A group that includes former Lakers star Magic Johnson and longtime baseball executive Stan Kasten agreed Tuesday night to buy the Los Angeles Dodgers from Frank McCourt for $2 billion.
Mark Walter, chief executive officer of the financial services firm Guggenheim Partners, would become the controlling owner. The price would shatter the record for a North American sports franchise, topping the $1.1 billion Stephen Ross paid for the NFL's Miami Dolphins in 2009.

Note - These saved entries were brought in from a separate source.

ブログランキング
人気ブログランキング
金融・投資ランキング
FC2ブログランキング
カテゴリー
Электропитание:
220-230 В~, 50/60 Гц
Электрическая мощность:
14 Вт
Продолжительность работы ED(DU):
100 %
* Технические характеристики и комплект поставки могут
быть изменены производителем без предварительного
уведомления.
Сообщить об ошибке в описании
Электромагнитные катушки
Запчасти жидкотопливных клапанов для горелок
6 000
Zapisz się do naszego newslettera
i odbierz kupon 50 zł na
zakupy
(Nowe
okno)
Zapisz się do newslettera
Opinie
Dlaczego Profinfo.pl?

The deal, revealed about five hours after Major League Baseball owners approved three finalists for an intended auction, is one of several steps toward a sale of the team by the end of April. It is subject to approval in federal bankruptcy court.

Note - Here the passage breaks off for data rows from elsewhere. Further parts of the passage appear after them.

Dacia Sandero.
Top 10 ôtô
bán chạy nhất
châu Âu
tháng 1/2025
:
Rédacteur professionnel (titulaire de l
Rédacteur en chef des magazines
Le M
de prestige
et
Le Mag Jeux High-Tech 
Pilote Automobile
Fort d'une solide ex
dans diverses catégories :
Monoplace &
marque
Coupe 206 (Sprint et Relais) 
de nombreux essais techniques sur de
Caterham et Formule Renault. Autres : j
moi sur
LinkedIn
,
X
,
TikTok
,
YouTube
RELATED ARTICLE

As part of the agreement, the Dodgers said McCourt and "certain affiliates of the purchasers" would acquire the land surrounding Dodger Stadium, including its parking lots, for $150 million.
The acquiring group, called Guggenheim Baseball Management, has several other investors, among them Mandalay Entertainment chief executive Peter Guber.
"This agreement with Guggenheim reflects both the strength and future potential of the Los Angeles Dodgers, and assures that the Dodgers will have new ownership with deep local roots, which bodes well for the Dodgers, its fans and the Los Angeles community," McCourt said.
McCourt paid $430 million in 2004 to buy the team, Dodger Stadium and 250 acres of land that include the parking lots, from the Fox division of Rupert Murdoch's News Corp., a sale that left the team with about $50 million in cash at the time. The team's debt stood at $579 million as of January, according to a court filing, so McCourt stands to make hundreds of millions of dollars even after a $131 million divorce payment to former wife Jamie, taxes and legal and banking fees.
Kasten is expected to wind up as the team's top day-to-day executive.
The other two finalists were:
-- Stan Kroenke, whose family properties own the NFL's St. Louis Rams, the NBA's Denver Nuggets, the NHL's Colorado Avalanche and Major League Soccer's Colorado Rapids, and who is majority shareholder of Arsenal in the English Premier League.
-- Steven Cohen, founder of the hedge fund SAC Capital Advisors and a new limited partner of the New York Mets; biotechnology entrepreneur Patrick Soon-Shiong; and agent Arn Tellem of Wasserman Media Group.
It remains to be seen whether Major League Baseball will challenge the deal in U.S. Bankruptcy Court in Delaware, where the case is before Judge Kevin Gross.
Under an agreement reached by MLB and McCourt in November, a private auction among the finalists was to have started Wednesday and McCourt was to select the winner by Sunday. The sales agreement is to be submitted to the bankruptcy court by April 6, ahead of a hearing seven days later, and the sale completed by April 30, the day McCourt is to make the divorce settlement payment.
"I am thrilled to be part of the historic Dodger franchise and intend to build on the fantastic foundation laid by Frank McCourt as we drive the Dodgers back to the front page of the sports section in our wonderful community of Los Angeles," Johnson said in a statement.
The acquiring group will gain the ability to sell the Dodgers' local broadcasting rights starting with games in 2014. The Guggenheim group likely would use money gained from the sale -- or form the team's own network with outside investment -- and use those funds to pay down the debt from the acquisition.
"The amount of leverage is a big question," said Marc Ganis, president of the Chicago-based consulting firm Sportscorp, which is not involved. "The likely scenario is that they have a broadcasting deal in mind so that they pay up now and pay themselves down from a big broadcasting up-front payment.
"The problem with this strategy is that the more paid upfront by the broadcast deal, the less money is available for team operations. The more debt they take on, the more debt service is required, the less money that's available for team operations. With the only beneficiary being the man walking out the door. A challenging result that baseball tried to avoid."
The current record for a baseball franchise is the $845 million paid by the Ricketts family for the Chicago Cubs in 2009.